**PROVIDED DATA:**

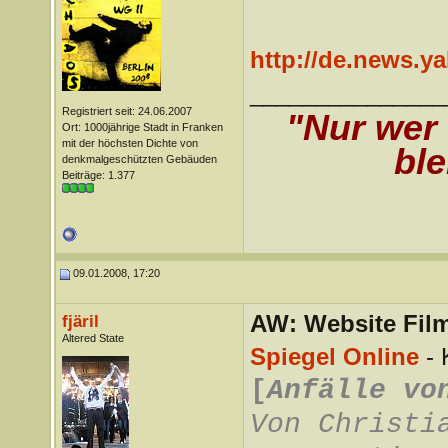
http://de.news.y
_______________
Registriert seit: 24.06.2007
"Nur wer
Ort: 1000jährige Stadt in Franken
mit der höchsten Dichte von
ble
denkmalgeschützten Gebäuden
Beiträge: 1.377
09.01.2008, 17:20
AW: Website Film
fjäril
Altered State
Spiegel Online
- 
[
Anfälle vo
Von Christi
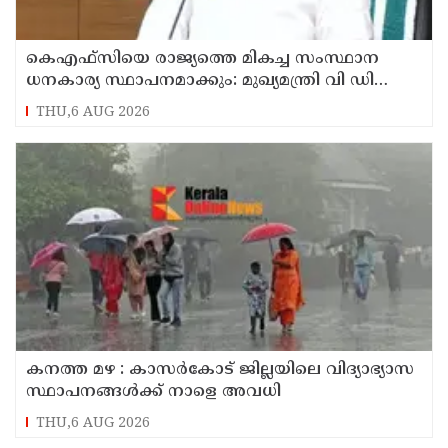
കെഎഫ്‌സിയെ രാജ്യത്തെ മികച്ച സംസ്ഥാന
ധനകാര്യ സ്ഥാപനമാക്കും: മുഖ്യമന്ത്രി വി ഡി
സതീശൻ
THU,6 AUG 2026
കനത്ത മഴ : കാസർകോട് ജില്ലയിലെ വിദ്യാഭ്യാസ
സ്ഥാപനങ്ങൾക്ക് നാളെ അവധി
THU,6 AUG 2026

...

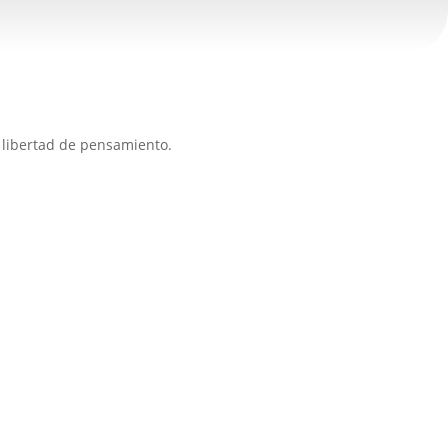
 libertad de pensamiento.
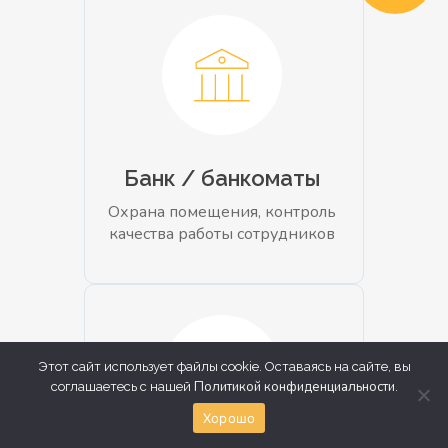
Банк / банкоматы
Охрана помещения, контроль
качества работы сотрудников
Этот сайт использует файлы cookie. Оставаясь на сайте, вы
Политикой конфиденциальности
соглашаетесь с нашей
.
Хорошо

**PROMPT:** In the listing above, find the line with "http://de.news.y" and the line with "കെഎഫ്‌സിയെ രാജ്യത്തെ മികച്ച സംസ്ഥാന". Copy exactly those lines and all between them, minus the images.

**EXERCISE RESPONSE:**
http://de.news.y
_______________
Registriert seit: 24.06.2007
"Nur wer
Ort: 1000jährige Stadt in Franken
mit der höchsten Dichte von
ble
denkmalgeschützten Gebäuden
Beiträge: 1.377
09.01.2008, 17:20
AW: Website Film
fjäril
Altered State
Spiegel Online
- 
[
Anfälle vo
Von Christi
കെഎഫ്‌സിയെ രാജ്യത്തെ മികച്ച സംസ്ഥാന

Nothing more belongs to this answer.